Uma das vontades do povo é que os faraós saíssem de sua ilha, não apenas para irem à suas enormes e bonitas pirâmides, ou para outras faraolândias, mas para seu país, para conhecer seu modo de vida, suas necessidades, e entender porque deviam proceder a algumas reformas.

O povo queria apenas respeito, e nem se importaria com os gastos extras dos seus governantes-donos, conquanto tivessem, pelo menos, uma dentadura e um frango à mesa todos os dias.
Mas, para maior desespero, ao invés das melhorias, a cada dia a situação piorava e os governantes pensavam menos no povo e mais nos seus privilégios, tipo “não pense em que os seus governantes podem fazer por você, mas o que você pode fazer por seus governantes”.

Às vezes apareciam alguns pequenos escândalos que envolviam os poderosos. Diante disso, depois de muito pensar, foi criado, pela sua poderosa ciência, um interessante animal, o bode expiatório, que começou a resolver todos os problemas. Era só puni-lo e pronto, que o problema estaria resolvido.

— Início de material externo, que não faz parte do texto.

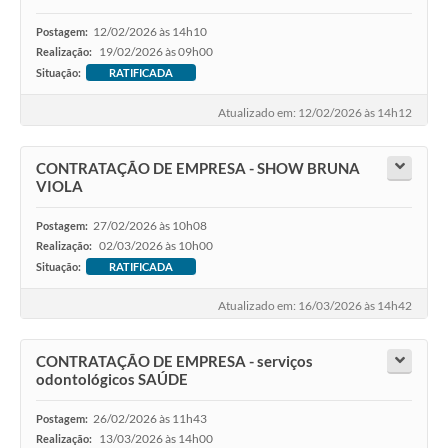
12/02/2026 às 14h10
Postagem:
19/02/2026 às 09h00
Realização:
Situação:
RATIFICADA
Atualizado em: 12/02/2026 às 14h12
CONTRATAÇÃO DE EMPRESA - SHOW BRUNA
VIOLA
27/02/2026 às 10h08
Postagem:
02/03/2026 às 10h00
Realização:
Situação:
RATIFICADA
Atualizado em: 16/03/2026 às 14h42
CONTRATAÇÃO DE EMPRESA - serviços
odontológicos SAÚDE
26/02/2026 às 11h43
Postagem:
13/03/2026 às 14h00
Realização:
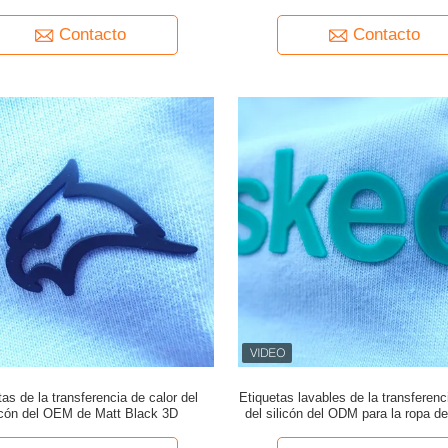
Contacto
Contacto
tas de la transferencia de calor del
Etiquetas lavables de la transferenc
icón del OEM de Matt Black 3D
del silicón del ODM para la ropa d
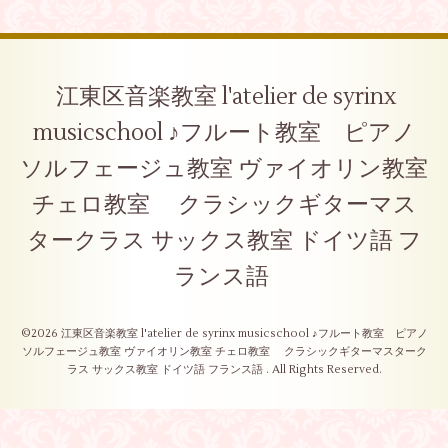
江東区音楽教室 l'atelier de syrinx
musicschool ♪フルート教室 ピアノ
ソルフェージュ教室 ヴァイオリン教室
チェロ教室 クラシックギターマス
タークラス サックス教室 ドイツ語 フ
ランス語
©2026
江東区音楽教室 l'atelier de syrinx musicschool ♪フルート教室 ピアノ
ソルフェージュ教室 ヴァイオリン教室 チェロ教室 クラシックギターマスターク
ラス サックス教室 ドイツ語 フランス語
. All Rights Reserved.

Quanto a heróis, um dos seus, e muito conhecido, era Marco Polo, um italiano, do século 14, que havia viajado pelo Oriente e, numa de suas andanças, tinha descoberto e levado para seu país o macarrão, que manipulado deu origem à pizza.
Era a solução que os faraós procuravam, e acharam. Agora já tinham algo em que todos os problemas poderiam terminar, e ficou quase impossível pensar na vida sem esse maravilhoso objeto, pois sem ele nenhum de seus problemas poderia ser resolvido.

Outra interessante criação dos faraós foi o bode na sala, história que vem se repetindo há tanto tempo e é muita conhecida e utilizada ainda hoje. Ultimamente o povo tentou algumas manifestações, mas, parece que já passaram e tudo continuará como dantes no quartel de Abrantes.
Bertrand Russel: a principal causa dos problemas do mundo de hoje é que os obtusos estão seguríssimos de si, enquanto os inteligentes estão cheios de dúvidas.

Artigo publicado no jornal DCI, em agosto de 2013.